# RADICAL-Pilot Configuration System

RADICAL-Pilot (RP) uses a configuration system to set control and management parameters for the initialization of its components and to define resource entry points.

It includes:

- **[Resource description](#Resource)**
  - Batch system (e.g., `SLURM`, `LSF`, etc.);
  - Provided launch methods (e.g., `SRUN`, `MPIRUN`, etc.);
  - Environment setup (including package manager, working directory, etc.);
  - Entry points: batch system URL, file system URL.
- **[Run description](#Run-description)**
  - Project allocation name (i.e., account/project, _specific for HPC platforms_);
  - Job queue name (i.e., queue/partition, _specific for HPC platforms_);
  - Amount of the resources for the run (e.g., `cores`, `gpus`, `memory`) for a particular period of time runtime;
  - Mode to access the resource (e.g., `local`, `ssh`, `batch/interactive`).

All this information is provided to the pilot of a RP application via the `radical.pilot.PilotDescription` object. The following examples will use a corresponding instance `pd`.

## Resource

Users have to describe at least one pilot in each RADICAL-Pilot application. That is done by instantiating a [`radical.pilot.PilotDescription`](../apidocs.rst#PilotDescription) object. Among that object's attributes, `resource` is mandatory and requires an HPC platform ID as its value. Users need to know what ID corresponds to the HPC platform on which they want to execute their RP application. 

### Predefined resources

The RADICAL-Pilot development team maintains a growing set of configuration files, each containing a number of IDs of supported HPC platforms. Users can find these pre-defined IDs in RP's [GitHub repository](https://github.com/radical-cybertools/radical.pilot/tree/master/src/radical/pilot/configs).
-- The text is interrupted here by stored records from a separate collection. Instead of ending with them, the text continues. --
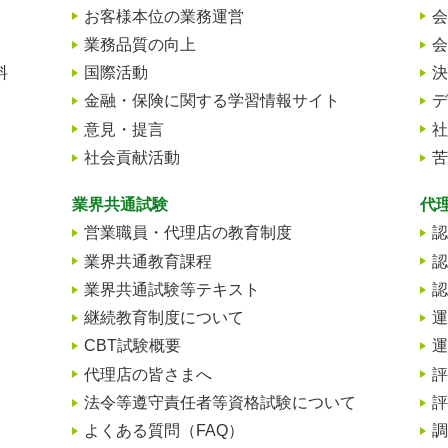
お客様本位の業務運営
会
業務品質の向上
会
料
国際活動
決
金融・保険に関する学習情報サイト
デ
意見・提言
社
社会貢献活動
苦
業界共通試験
代
営業職員・代理店の教育制度
認
業界共通教育課程
認
業界共通試験等テキスト
認
継続教育制度について
運
、
CBT試験概要
運
代理店の皆さまへ
評
法令等遵守責任者等資格試験について
評
よくある質問（FAQ）
調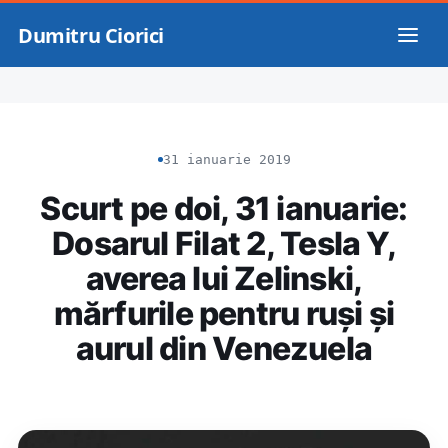
Dumitru Ciorici
31 ianuarie 2019
Scurt pe doi, 31 ianuarie:
Dosarul Filat 2, Tesla Y,
averea lui Zelinski,
mărfurile pentru ruși și
aurul din Venezuela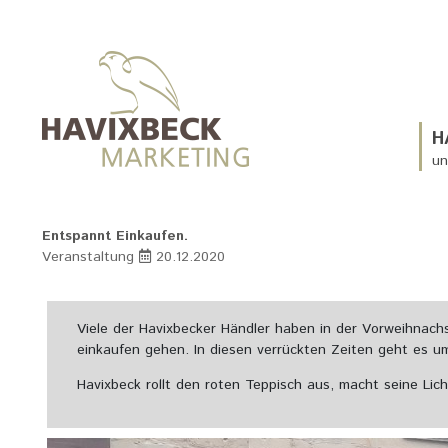
H
un
Entspannt Einkaufen.
Veranstaltung
20.12.2020
Viele der Havixbecker Händler haben in der Vorweihnach
einkaufen gehen. In diesen verrückten Zeiten geht es u
Havixbeck rollt den roten Teppisch aus, macht seine Lic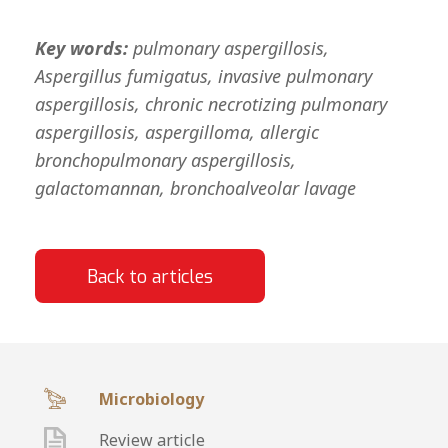
Key words:
pulmonary aspergillosis,
Aspergillus fumigatus, invasive pulmonary
aspergillosis, chronic necrotizing pulmonary
aspergillosis, aspergilloma, allergic
bronchopulmonary aspergillosis,
galactomannan, bronchoalveolar lavage
Back to articles
Microbiology
Review article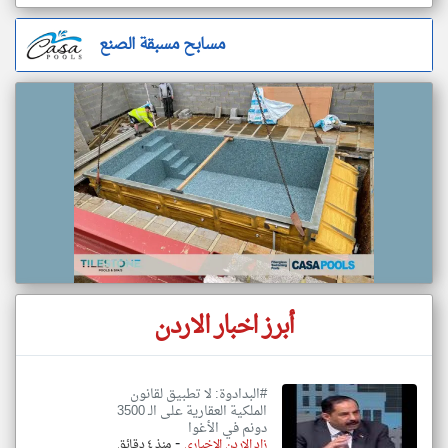
مسابح مسبقة الصنع
أبرز اخبار الاردن
#البدادوة: لا تطبيق لقانون
الملكية العقارية على الـ 3500
دونم في الأغوا
-
زاد الاردن الاخباري
منذ ٤ دقائق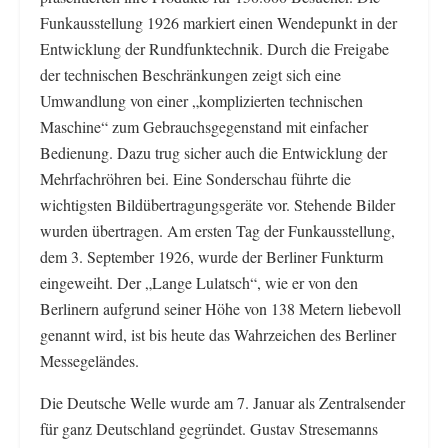
Funkausstellung 1926 markiert einen Wendepunkt in der
Entwicklung der Rundfunktechnik. Durch die Freigabe
der technischen Beschränkungen zeigt sich eine
Umwandlung von einer „komplizierten technischen
Maschine“ zum Gebrauchsgegenstand mit einfacher
Bedienung. Dazu trug sicher auch die Entwicklung der
Mehrfachröhren bei. Eine Sonderschau führte die
wichtigsten Bildübertragungsgeräte vor. Stehende Bilder
wurden übertragen. Am ersten Tag der Funkausstellung,
dem 3. September 1926, wurde der Berliner Funkturm
eingeweiht. Der „Lange Lulatsch“, wie er von den
Berlinern aufgrund seiner Höhe von 138 Metern liebevoll
genannt wird, ist bis heute das Wahrzeichen des Berliner
Messegeländes.
Die Deutsche Welle wurde am 7. Januar als Zentralsender
für ganz Deutschland gegründet. Gustav Stresemanns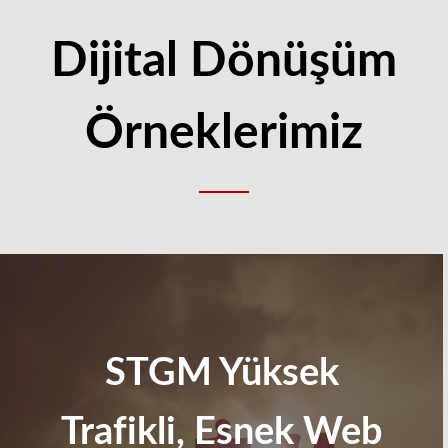
Dijital Dönüşüm
Örneklerimiz
STGM Yüksek
Trafikli, Esnek Web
Each configuration file identifies a facility (e.g., ACCESS, TACC, ORNL, ANL, etc.), is written in JSON and is named following the `resource_<facility_name>.json` convention. Each facility configuration file contains a set of platform IDs. 

For example, if users want to execute their RP application on Frontera, they will have to search for the [`resource_tacc.json`](https://github.com/radical-cybertools/radical.pilot/blob/master/src/radical/pilot/configs/resource_tacc.json) file and, inside that file, for the key(s) that start with the name `frontera`. The file `resource_tacc.json` contains the keys `frontera`, `frontera_rtx`, and `frontera_prte`. Each key identifies a specific set of configuration parameters: `frontera` offers a general-purpose set of configuration parameters; `frontera_rtx` enables the use of the `rtx` queue; and `frontera_prte` the use of the PRTE launch method to execute the application's tasks. 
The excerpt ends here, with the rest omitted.